In that tradition, British composer Max Richter ranks very high in what might be termed New Modern Impressionism. His Sleep album from 2012 prove to be hugely popular, with Richter giving overnight concerts, inviting audiences to sleep during the performance.

Sleep Circle finds Richter re-examining and reworking some of the ideas from Sleep. The band line-up includes gifted violin work from Louisa Fuller and Natalie Bonner, violist Nick Barr, cello from Max Ruisi and Zara Huson-Kozdoj with Grace Davidson providing haunting soprano vocal duties, Richter on piano and synth. A bold recording provides for a large sounding platform, the sum proving to be bigger than its parts.        


Julius Asal
Siena Tapes 
(DG)
★★★★★                         

GERMAN pianist and Composer Julius Asal’s second album for DG is a celebration of the French composer Maurice Ravel’s 150th Birthday. Four works from Ravel feature along with four from Asal and one from producer and composer Christian Badzura. All for solo piano, recorded at Rick Rubin’s chapel on his Siena estate.

The album opens up with a 15-second sonic artwork based on a cassette tape inserted into a tape machine followed by a simple frozen synth texture. Next, Asal’s Cascade, a bold, calm piece followed by Ravel’s Prelude in A Minor. Asal gives off a radiant energy, full of light and shade.

Another highlight is Badzura’s four-minute piece Petites Vagues. A strong melodic piano refrain holds the focus, surrounded by subtle chords that are modern and cinematic. The album closes with Ravel’s A La Maniere de Borodine: reflective, optimistic and emotive. The recording throughout captures a spirited performance in a unique sonic space.


Jean-Michel Jarre  
Live in Bratislava                     
(Sony Music)                  
★★★★★

EARLY in the 1970s French composer Jean-Michel Jarre created ground-breaking sonic structures, a forerunner in what would later become known as electronic dance music. His latest album is a live album from a concert performed in May 2024 in Bratislava, Slovakia as part of the Starmus Festival. The festival was founded by astrophysicist Garik Israelian and Sir Brian May under the auspices of the late Stephen Hawking and is intended to inspire the next generation of explorers and modern thinkers.
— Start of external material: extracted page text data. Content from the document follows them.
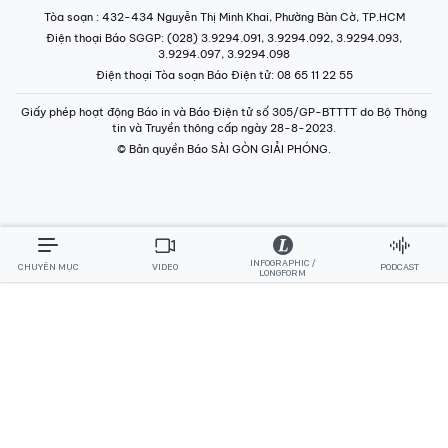
Tòa soạn
: 432-434 Nguyễn Thị Minh Khai, Phường Bàn Cờ, TP.HCM
Điện thoại Báo SGGP
: (028) 3.9294.091, 3.9294.092, 3.9294.093,
3.9294.097, 3.9294.098
Điện thoại Tòa soạn Báo Điện tử
: 08 65 11 22 55
Giấy phép hoạt động Báo in và Báo Điện tử số 305/GP-BTTTT do Bộ Thông
tin và Truyền thông cấp ngày 28-8-2023.
© Bản quyền Báo SÀI GÒN GIẢI PHÓNG.
INFOGRAPHIC /
CHUYÊN MỤC
VIDEO
PODCAST
LONGFORM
Performed at one of Bratislava’s main bridges, the scale of the concert production was vast, and the ambition of the music likewise. It opens up with a huge synth brass fanfare chord work, then blends into a selection of epic tunes from his 1976 classic album Oxygene. The 1979 follow-up Equinox is also featured. Brian May contributes throughout, providing epic guitar textures including on an ambitious interpretation of Antonin Dvorak’s New World Symphony.